As required by the Companies (Auditors Report) Order, 2003 as amended
by the Companies (Auditors Report) (Amendment) Order, 2004 issued by
the Central Government of India in terms of sub-section (4A) of section
227 of the Companies Act, 1956, we enclose in the Annexure, a statement
on the matters specified in paragraphs 4 and 5 of the said Order.

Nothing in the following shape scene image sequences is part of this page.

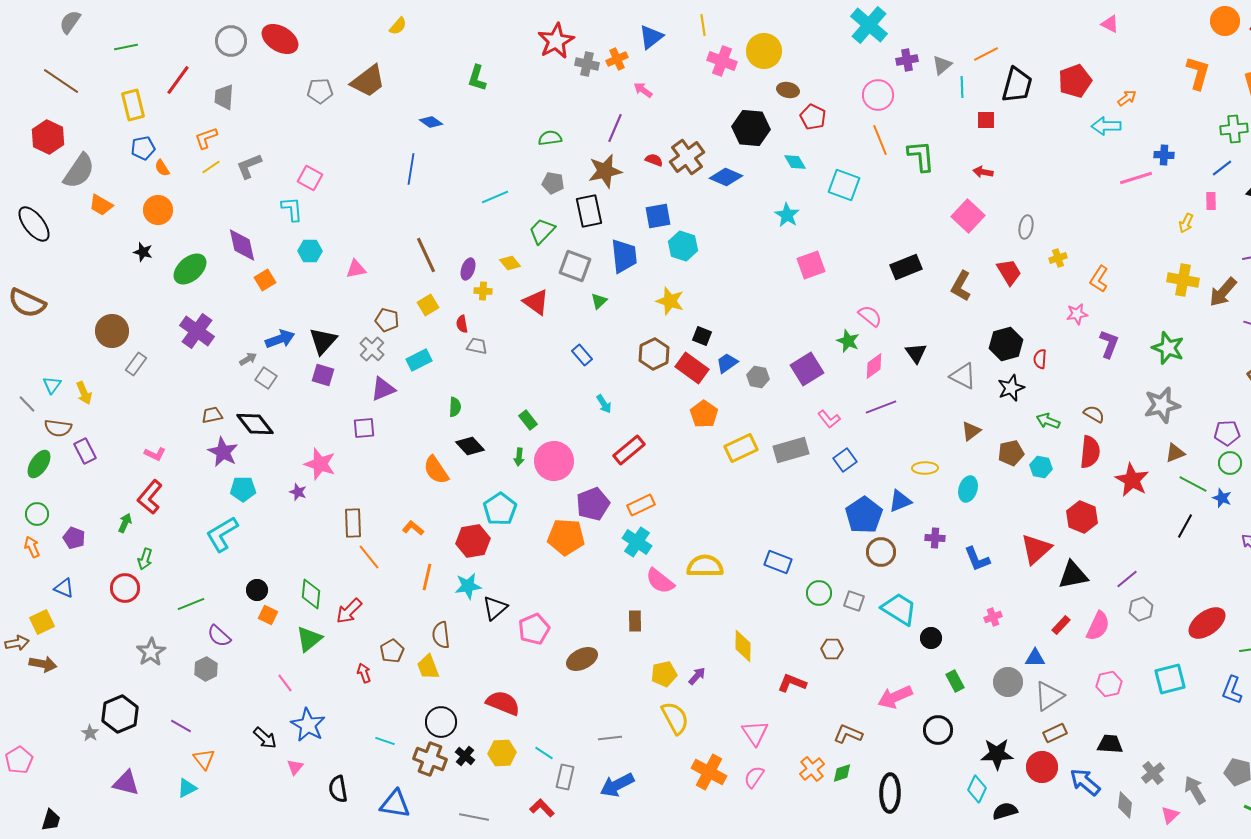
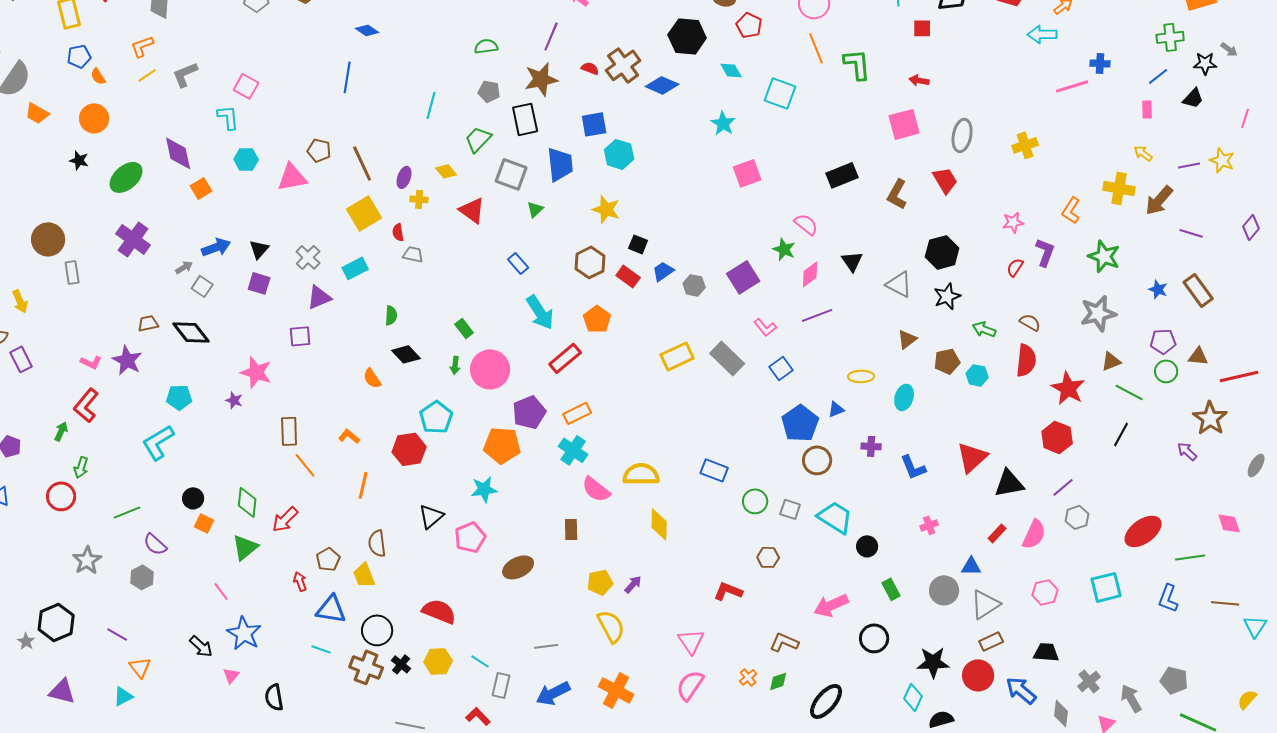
cyan line: (495, 197) -> (431, 105), turned -52
pink square: (968, 216) -> (904, 124), turned 32
yellow arrow: (1186, 223) -> (1143, 153), moved, turned 102
gray ellipse: (1026, 227) -> (962, 135), size x1.4
yellow cross: (1058, 258) -> (1025, 145), moved, size x1.4
pink triangle: (356, 269) -> (292, 177), size x1.5
orange L-shape: (1099, 279) -> (1071, 210), moved
yellow square: (428, 305) -> (364, 213), size x1.6
brown pentagon: (387, 320) -> (319, 150), moved
black triangle: (323, 341) -> (259, 249), size x0.7
red semicircle: (1040, 359) -> (1015, 267), moved, turned 30
gray rectangle: (136, 364) -> (72, 272), turned -45
red rectangle: (692, 368) -> (628, 276), size x0.7
cyan arrow: (604, 404) -> (540, 312), size x1.8
orange pentagon: (704, 414) -> (597, 319), moved
gray rectangle: (791, 450) -> (727, 358), turned 60
purple star: (223, 452) -> (127, 360), moved
orange semicircle: (436, 470) -> (372, 378), size x0.7
blue star: (1222, 498) -> (1158, 289), moved
blue triangle: (900, 501) -> (836, 409), size x0.7
red hexagon: (1082, 517) -> (1057, 437), moved
cyan star: (468, 586) -> (484, 489), moved
yellow diamond: (743, 646) -> (659, 524), moved
orange cross: (812, 769) -> (748, 677), size x0.7
orange cross: (709, 772) -> (616, 690), moved
pink semicircle: (754, 777) -> (690, 685), size x1.4
black ellipse: (890, 793) -> (826, 701), turned 39
blue triangle: (395, 804) -> (331, 609), moved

Further to our comments in the Annexure referred to above, we report
that:
1. We have obtained all the information and explanations, which to the
best of our knowledge and belief were necessary for the purposes of our
audit;
2. In our opinion, subject to our observations made in para 6 below
proper books of account as required by law have been kept by the
company so far as appears from our examination of those books;
3. The Balance Sheet, Profit and Loss Account and Cash Flow Statement
dealt with by this report are in agreement with the books of account;
4. In our opinion, the Balance Sheet, Profit and Loss Account and Cash
Flow Statement dealt with by this report comply with the accounting
standards referred to in sub-section (3C) of section 211 of the
Companies Act, 1956 except for AS-28 relating to the "Impairment of
Assets" prescribed by The Institute of Chartered Accountants of India,
refer note no. 9 of schedule 15B and subject to our observation
mentioned in para 6 below.
5. In view of default in repayment of fixed deposits and interest
thereon, all the directors of the company are disqualified as on 31st
March, 2010 from being appointed as directors in other public companies
in terms of clause (g) subsection (1) of section 274 of The Companies
Act, 1956.
6. In our opinion and to the best of our information and according to
the explanations given to us, the said accounts subject to,
a) (i) Note No. 10 in Schedule 15B regarding cancellation of
certificate of registration of the company to carry out non-banking
financial activities by Reserve Bank of India (RBI) vide its order
dated 31st March 2005, against which the company has preferred an
appeal before the Appellate Authority for Non-Banking Finance Company
(NBFC), Joint Secretary, Ministry of Finance, Govt, of India, New Delhi
which is pending.
(ii) Note No. 11 (a) in schedule 15B, UCO bank, the leader of the
consortium of bankers moved an application in the Debt Recovery
Tribunal (DRT) on 29.11.2005 to recover the outstanding dues against
the company, which the company has contested. The learned DRT has
passed an order on 01.12.2005 appointing two receivers for making an
inventory and taking a symbolic possession of secured properties of the
company but at the same time directing that till disposal of the prayer
for interim relief, the company will not deal with or transfer or
dispose of any of its secured properties. However, the company shall
carry on its business as usual.
(iii) Note number 11(g) in Schedule 15 B regarding measures taken by
UCO bank u/s 13(4) of the SARFESI act against the company.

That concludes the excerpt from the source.